▸ **Work to be completed**
Give the number of lines in the material below that hold "Tower", and nothing besides.

▸ **Extracted entries**

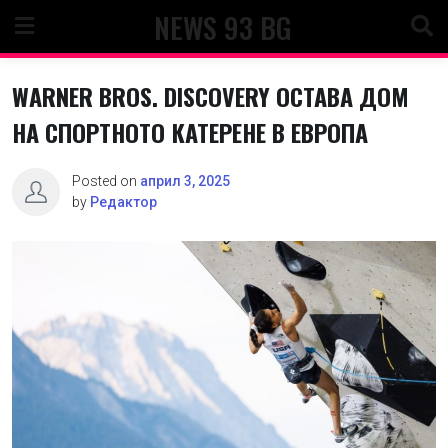
Skip
NEWS 93 BG
to
content
WARNER BROS. DISCOVERY ОСТАВА ДОМ
НА СПОРТНОТО КАТЕРЕНЕ В ЕВРОПА
Posted on
април 3, 2025
by
Редактор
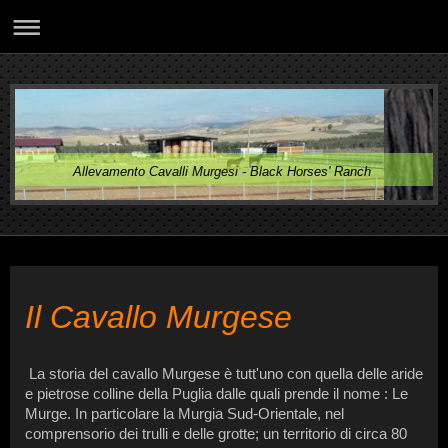
Allevamento Cavalli Murgesi - Black Horses' Ranch
Il Cavallo Murgese
La storia del cavallo Murgese è tutt'uno con quella delle aride
e pietrose colline della Puglia dalle quali prende il nome : Le
Murge. In particolare la Murgia Sud-Orientale, nel
comprensorio dei trulli e delle grotte; un territorio di circa 80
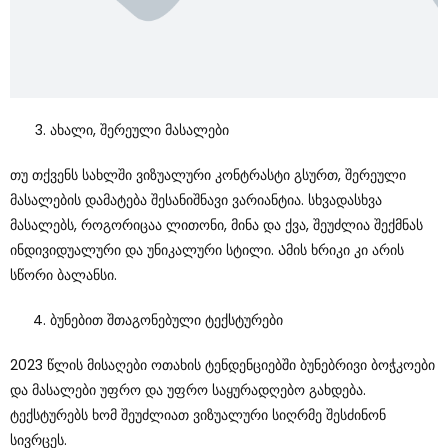
Ახალი, Შერეული Მასალები
Თუ Თქვენს Სახლში Ვიზუალური Კონტრასტი Გსურთ, Შერეული
Მასალების Დამატება Შესანიშნავი Ვარიანტია. Სხვადასხვა
Მასალებს, Როგორიცაა Ლითონი, Მინა Და Ქვა, Შეუძლია Შექმნას
Ინდივიდუალური Და Უნიკალური Სტილი. Ამის Ხრიკი Კი Არის
Სწორი Ბალანსი.
Ბუნებით Შთაგონებული Ტექსტურები
2023 Წლის Მისაღები Ოთახის Ტენდენციებში Ბუნებრივი Ბოჭკოები
Და Მასალები Უფრო Და Უფრო Საყურადღებო Გახდება.
Ტექსტურებს Ხომ Შეუძლიათ Ვიზუალური Სიღრმე Შესძინონ
Სივრცეს.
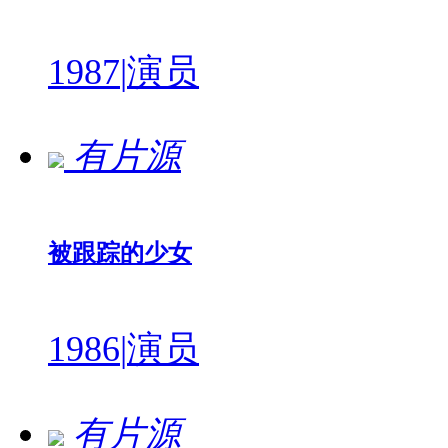
1987
|
演员
有片源
被跟踪的少女
1986
|
演员
有片源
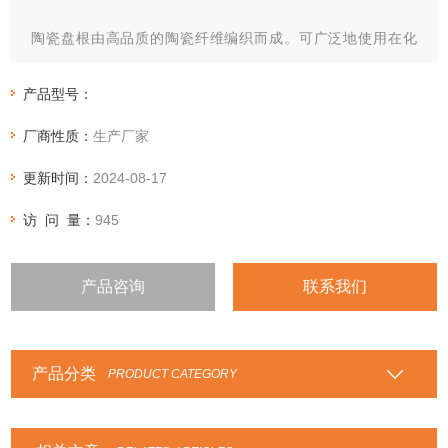
陶瓷盘根由高品质的陶瓷纤维编织而成。可广泛地使用在化
工、电力、造纸、食品、制药等行业，锅炉门、高温、高压的
机、泵、阀的密封。
产品型号：
厂商性质：
生产厂家
更新时间：
2024-08-17
访 问 量：
945
产品咨询
联系我们
产品分类
PRODUCT CATEGORY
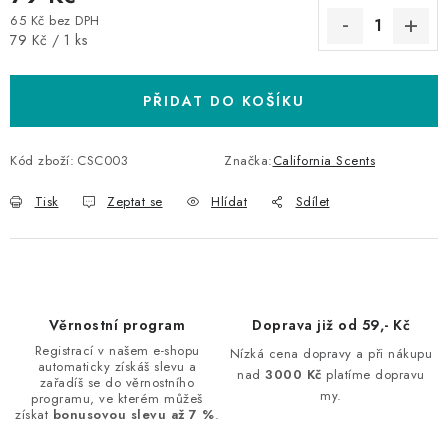
65 Kč bez DPH
Měrná cena:
79 Kč / 1 ks
PŘIDAT DO KOŠÍKU
Kód zboží:
CSC003
Značka:
California Scents
Tisk
Zeptat se
Hlídat
Sdílet
Věrnostní program
Doprava již od 59,- Kč
Registrací v našem e-shopu
Nízká cena dopravy a při nákupu
automaticky získáš slevu a
nad
3000 Kč
platíme dopravu
zařadíš se do věrnostního
my.
programu, ve kterém můžeš
získat
bonusovou slevu až 7 %
.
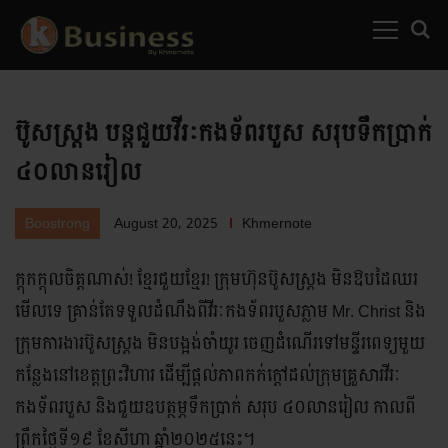
MENU
SEARC
ប៊ូសស្រ្តង បន្តជួយវីរៈកងទ័ពរបួស សរុបទឹកប្រាក់
៤០លានរៀល
August 20, 2025
Khmernote
Boostrong
ក្ដុកក្ដុលចិត្តណាស់! ខ្មែរជួយខ្មែរ! ក្រុមហ៊ុនប៊ូសស្រ្តង មិនឱបដៃឈរ
មើលទេ គ្រាន់តែទទួលដំណឹងពីវីរៈកងទ័ពរបួសភ្លាម Mr. Christ និង
ក្រុមការងារប៊ូសស្រ្តង មិនបង្អង់ចាំយូរ ចេញដំណើរទៅមន្ទីរពេទ្យមួយ
កន្លែងនៅខេត្តព្រះវិហារ ដើម្បីផ្ដល់ភាពកក់ក្ដៅដល់ក្រុមគ្រួសារវីរៈ
កងទ័ពរបួស និងជួយឧបត្ថម្ភទឹកប្រាក់ សរុប ៤០លានរៀល កាលពី
ព្រឹកថ្ងៃទី១៩ ខែសីហា ឆ្នាំ២០២៥នេះ។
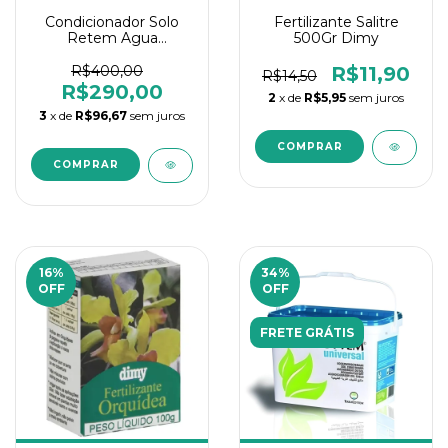
Condicionador Solo
Fertilizante Salitre
Retem Agua
500Gr Dimy
Terracottem 9
Nutrientes 1kg
R$400,00
R$11,90
R$14,50
R$290,00
2
x de
R$5,95
sem juros
3
x de
R$96,67
sem juros
16
%
34
%
OFF
OFF
FRETE GRÁTIS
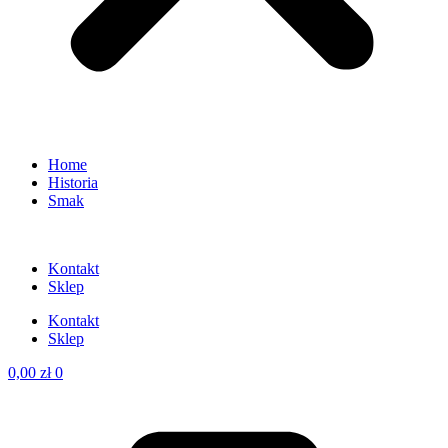
Home
Historia
Smak
Kontakt
Sklep
Kontakt
Sklep
0,00
zł
0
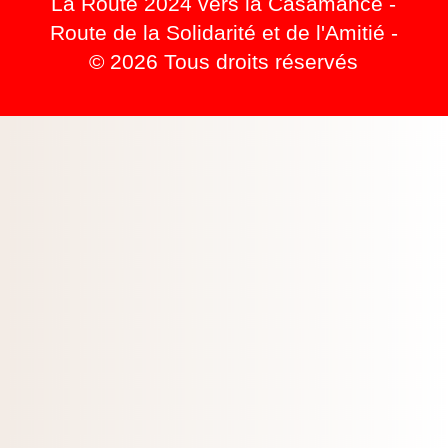
La Route 2024 vers la Casamance -
Route de la Solidarité et de l'Amitié
-
© 2026 Tous droits réservés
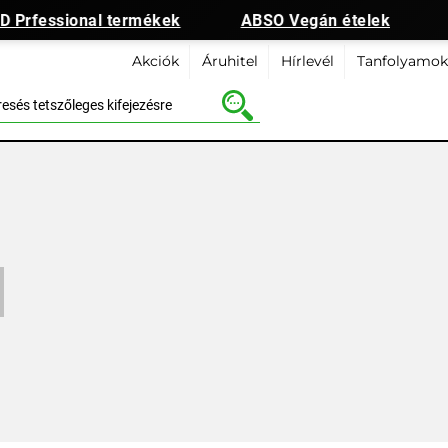
 Prfessional termékek
ABSO Vegán ételek
Akciók
Áruhitel
Hírlevél
Tanfolyamok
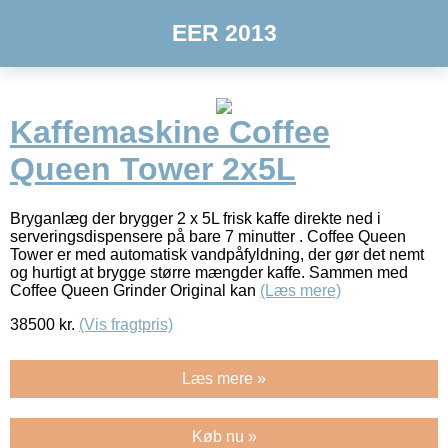
EER 2013
Kaffemaskine Coffee
Queen Tower 2x5L
Bryganlæg der brygger 2 x 5L frisk kaffe direkte ned i
serveringsdispensere på bare 7 minutter . Coffee Queen
Tower er med automatisk vandpåfyldning, der gør det nemt
og hurtigt at brygge større mængder kaffe. Sammen med
Coffee Queen Grinder Original kan
(Læs mere)
38500
kr.
(Vis fragtpris)
Læs mere »
Køb nu »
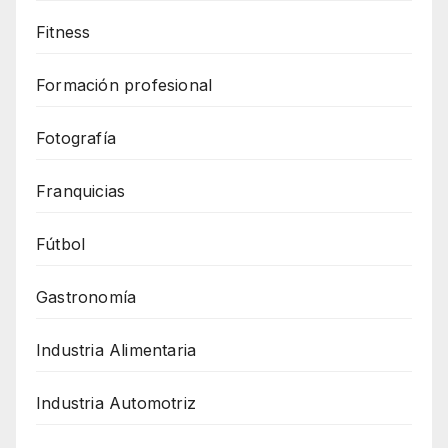
Fitness
Formación profesional
Fotografía
Franquicias
Fútbol
Gastronomía
Industria Alimentaria
Industria Automotriz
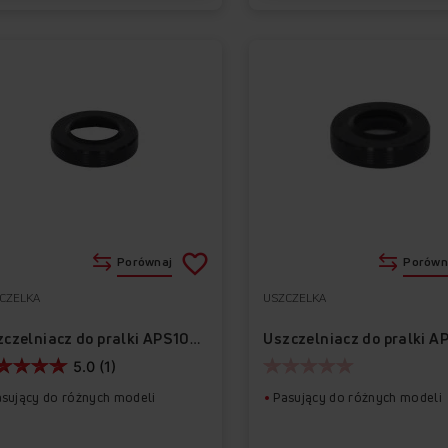
Porównaj
Porówn
CZELKA
USZCZELKA
Do
Usuń
ulubionych
z
Uszczelniacz do pralki A
Uszczelniacz do pralki APS1029
5.0 (1)
ulubionych
asujący do różnych modeli
Pasujący do różnych modeli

▸ **Solution to the exercise**
2